OH I'M SOOOOO JEALOUS!

I grew up partially in Berlin, and I get so homesick!  I think people have mentioned the best places.  If you are in Potsdam and you might fancy a boat trip on the Havel lake or a walk along it's edge - when the wall was up that area was the only real bit of countryside the west-Berliners could get to.  There is an island in the middle called Pfaueninsel with a fairy-tale fake castle on it which is lovely to visit (regular ferry across). Potsdam, on the other hand, was over the border, but I've been since, and you'll have a great time wandering round there.  Also there is a brewery in Spandau that is worth a visit if you want a traditional german meal (and like beer!)

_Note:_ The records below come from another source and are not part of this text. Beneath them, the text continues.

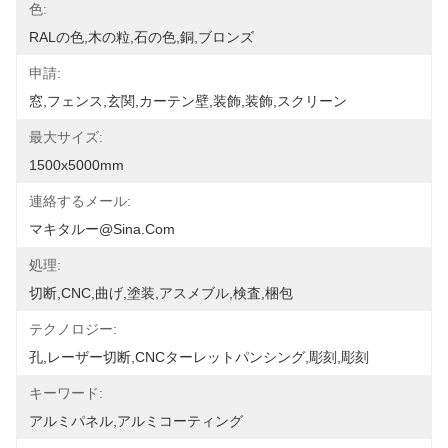
色:
RALの色,木の粒,石の色,銅,ブロンズ
申請:
窓,フェンス,玄関,カーテン壁,装飾,装飾,スクリーン
最大サイズ:
1500x5000mm
連絡するメール:
マキタルー@sina.com
処理:
切断,CNC,曲げ,塗装,アスメブル,検査,梱包
テクノロジー:
孔,レーザー切断,CNCターレットパンシング,彫刻,彫刻
キーワード:
アルミパネル,アルミコーティング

The Pergamon museum is fantastic, as is the Altes Museum.  I think you can get a joint museum card for a whole week that lets you in to everywhere and is really good value if you like that sort of thing.  Charlottenburg Palace also - and has lovely gardens.  The Fernsehturm on  Alexanderplatz is a must - have a drink in the revolving restaurant - very James Bond glamour!!

ENJOY!

Joanna X


----------



## irisheyes (Feb 2, 2005)

Thanx Joanna- The Fairy tale castle sounds lovely. Better make sure i dont drink too much at the revolving restaurant!!


----------